Ramya Nagarajan, MD; Yuvaraj Krishnamoorthy, MD; Sathish Rajaa, MD; Vishnu Shankar Hariharan, MD

Disclosures

Prev Chronic Dis. 2022;19(8):e53 

In This Article

Methods

This was a systematic review and meta-analysis of observational studies and was performed according to the Preferred Items for Systematic Reviews and Meta-Analyses (PRISMA) statement guidelines.[14] The study protocol was registered in the PROSPERO database (registration ID: CRD42021291761).

Eligibility Criteria

We included studies with any of the following study designs: prospective or retrospective cohort, case control, and cross-sectional. Only published full-text studies were included; conference abstracts, unpublished data, and gray literature were excluded. Studies conducted among COVID-19 patients were included; studies among COVID-19 patients with comorbidities other than CLD were excluded.

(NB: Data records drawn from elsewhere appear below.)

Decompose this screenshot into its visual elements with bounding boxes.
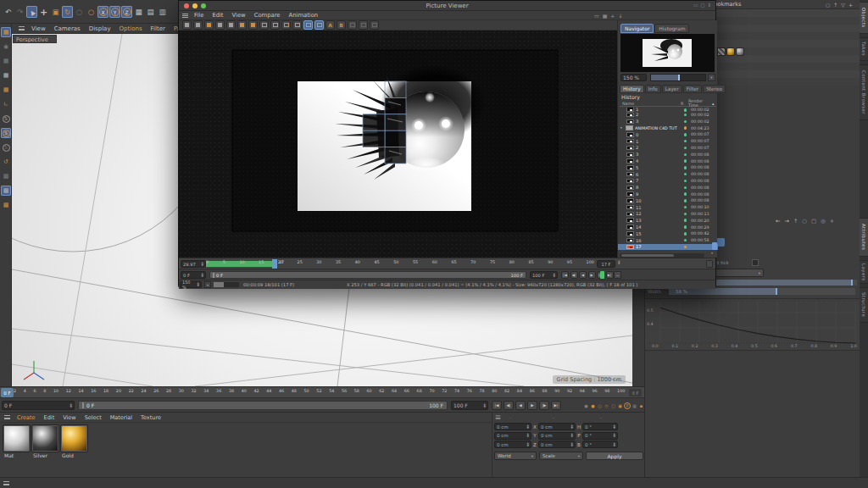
prev-key-button[interactable]: ◀| bbox=[504, 401, 514, 410]
history-vscroll-thumb[interactable] bbox=[712, 242, 717, 250]
pv-panel-tab[interactable]: Filter bbox=[683, 85, 702, 93]
tab-layers[interactable]: Layers bbox=[860, 260, 868, 284]
material-item[interactable]: Silver bbox=[32, 425, 58, 458]
coordinate-system-select[interactable]: World bbox=[494, 452, 537, 460]
spinner[interactable] bbox=[484, 403, 486, 408]
object-mode-icon[interactable]: ▦ bbox=[1, 70, 11, 80]
size-field[interactable]: 0 cm bbox=[538, 441, 576, 448]
download-icon[interactable]: ↓ bbox=[618, 13, 622, 19]
menu-item[interactable]: Display bbox=[85, 25, 115, 32]
clear-compare-icon[interactable] bbox=[348, 20, 357, 30]
pv-ruler-option[interactable] bbox=[706, 260, 713, 268]
menu-item[interactable]: View bbox=[27, 25, 50, 32]
history-row[interactable]: ▾ 10 00:00:08 bbox=[618, 197, 718, 204]
material-menu-item[interactable]: Edit bbox=[40, 414, 59, 421]
spinner[interactable] bbox=[70, 403, 72, 408]
z-axis-lock-icon[interactable]: Z bbox=[121, 6, 132, 18]
delete-icon[interactable] bbox=[204, 20, 214, 30]
material-menu-item[interactable]: View bbox=[58, 414, 80, 421]
pv-zoom-status-field[interactable]: 150 % bbox=[180, 281, 202, 288]
frame-b-icon[interactable] bbox=[270, 20, 280, 30]
pv-panel-tab[interactable]: Stereo bbox=[703, 85, 726, 93]
history-row[interactable]: ▾ 9 00:00:08 bbox=[618, 191, 718, 197]
full-image-icon[interactable] bbox=[215, 20, 225, 30]
width-slider[interactable]: 58 % bbox=[669, 288, 855, 295]
filter-icon[interactable]: ▽ bbox=[841, 2, 845, 8]
lock-icon[interactable]: ▢ bbox=[811, 218, 816, 225]
keyframe-parameter-icon[interactable]: ▣ bbox=[617, 401, 623, 410]
power-slider[interactable]: 0 F 100 F bbox=[78, 401, 448, 410]
frame-ab-icon[interactable] bbox=[281, 20, 291, 30]
history-row[interactable]: ▾ 15 00:00:42 bbox=[618, 230, 718, 237]
position-field[interactable]: 0 cm bbox=[494, 441, 531, 448]
pv-zoom-menu[interactable]: ▾ bbox=[708, 74, 715, 81]
add-layer-icon[interactable]: + bbox=[849, 2, 853, 8]
edges-mode-icon[interactable]: S bbox=[1, 128, 11, 138]
material-item[interactable]: Gold bbox=[61, 425, 87, 458]
picture-viewer-window[interactable]: Picture Viewer ▭▢⇕ FileEditViewCompareAn… bbox=[178, 0, 716, 289]
tab-content-browser[interactable]: Content Browser bbox=[860, 64, 868, 120]
back-icon[interactable]: ← bbox=[776, 218, 780, 225]
pv-zoom-dropdown[interactable]: ▾ bbox=[204, 281, 211, 288]
snap-settings-icon[interactable]: ↺ bbox=[1, 157, 11, 167]
tick-checkbox[interactable] bbox=[752, 259, 759, 266]
position-field[interactable]: 0 cm bbox=[494, 432, 531, 440]
pv-panel-tab[interactable]: Layer bbox=[662, 85, 682, 93]
viewport-menu-icon[interactable] bbox=[19, 26, 25, 30]
undo-icon[interactable]: ↶ bbox=[3, 6, 14, 18]
dual-view-icon[interactable]: ▭ bbox=[594, 13, 599, 19]
move-icon[interactable]: + bbox=[38, 6, 49, 18]
project-settings-icon[interactable]: ▪ bbox=[638, 401, 644, 410]
play-button[interactable]: ▶ bbox=[527, 401, 537, 410]
history-row[interactable]: ▾ 17 bbox=[618, 244, 718, 251]
open-icon[interactable] bbox=[182, 20, 192, 30]
pv-goto-start-button[interactable]: |◀ bbox=[561, 271, 569, 279]
material-tag-gold-icon[interactable] bbox=[726, 47, 735, 56]
material-menu-item[interactable]: Texture bbox=[136, 414, 165, 421]
search-icon[interactable]: ○ bbox=[826, 2, 830, 8]
history-row[interactable]: ▾ 12 00:00:13 bbox=[618, 211, 718, 218]
pv-menu-item[interactable]: Edit bbox=[208, 12, 227, 19]
material-menu-icon[interactable] bbox=[4, 415, 10, 419]
ram-player-icon[interactable] bbox=[237, 20, 247, 30]
menu-item[interactable]: Options bbox=[115, 25, 147, 32]
save-icon[interactable] bbox=[193, 20, 203, 30]
main-timeline-ruler[interactable]: 2468101214161820222426283032343638404244… bbox=[0, 386, 644, 398]
column-render-time[interactable]: Render Time bbox=[688, 99, 712, 108]
history-row[interactable]: ▾ 13 00:00:20 bbox=[618, 217, 718, 224]
material-menu-item[interactable]: Material bbox=[106, 414, 136, 421]
history-row[interactable]: ▾ 3 00:00:08 bbox=[618, 151, 718, 158]
position-field[interactable]: 0 cm bbox=[494, 423, 531, 430]
texture-mode-icon[interactable]: ◉ bbox=[1, 42, 11, 52]
minimize-traffic-icon[interactable] bbox=[192, 3, 198, 8]
pv-menu-item[interactable]: Compare bbox=[250, 12, 285, 19]
render-again-icon[interactable] bbox=[248, 20, 258, 30]
compare-horizontal-icon[interactable] bbox=[303, 20, 313, 30]
size-mode-select[interactable]: Scale bbox=[539, 452, 583, 460]
pv-render-indicator[interactable] bbox=[600, 271, 604, 279]
start-frame-field[interactable]: 0 F bbox=[2, 401, 75, 410]
scroll-down-icon[interactable]: ▾ bbox=[711, 251, 713, 255]
history-row[interactable]: ▾ 16 00:00:58 bbox=[618, 237, 718, 244]
history-row[interactable]: ▾ 11 00:00:10 bbox=[618, 204, 718, 211]
pv-range-slider[interactable]: 0 F 100 F bbox=[209, 271, 526, 279]
frame-a-icon[interactable] bbox=[259, 20, 269, 30]
material-tag-gray-icon[interactable] bbox=[736, 47, 744, 56]
apply-button[interactable]: Apply bbox=[586, 452, 643, 460]
texture-paint-icon[interactable]: ▩ bbox=[1, 171, 11, 181]
set-b-icon[interactable]: B bbox=[337, 20, 346, 30]
keyframe-position-icon[interactable]: ○ bbox=[597, 401, 603, 410]
render-view-icon[interactable]: ▤ bbox=[145, 6, 156, 18]
rotate-icon[interactable]: ↻ bbox=[62, 6, 73, 18]
history-row[interactable]: ▾ 1 00:00:07 bbox=[618, 138, 718, 145]
target-icon[interactable]: ◎ bbox=[821, 218, 826, 225]
history-row[interactable]: ▾ 7 00:00:08 bbox=[618, 178, 718, 185]
pv-end-field[interactable]: 100 F bbox=[530, 271, 558, 279]
resize-icon[interactable]: ⇕ bbox=[707, 3, 711, 8]
search-icon[interactable]: ○ bbox=[802, 218, 807, 225]
scale-icon[interactable]: ▣ bbox=[50, 6, 61, 18]
fcurve-panel[interactable]: 0.50.4 0.00.10.20.30.40.50.60.70.80.91.0 bbox=[645, 298, 860, 351]
record-keyframe-icon[interactable]: ● bbox=[583, 401, 589, 410]
history-row[interactable]: ▾ ANIMATION C4D TUT 00:04:23 bbox=[618, 125, 718, 131]
history-row[interactable]: ▾ 1 00:00:02 bbox=[618, 108, 718, 112]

Studies reporting the COVID-19 outcomes among CLD and non-CLD patients were included. CLD patients are diagnosed with the condition by clinical examination, laboratory or radiologic examination, or all 3 investigations. The CLD conditions most commonly found in COVID-19 patients included in our review were cirrhosis, viral hepatitis, NAFLD, and MAFLD. Studies reporting the diagnosis of CLD based on previous medical records were also included in the review.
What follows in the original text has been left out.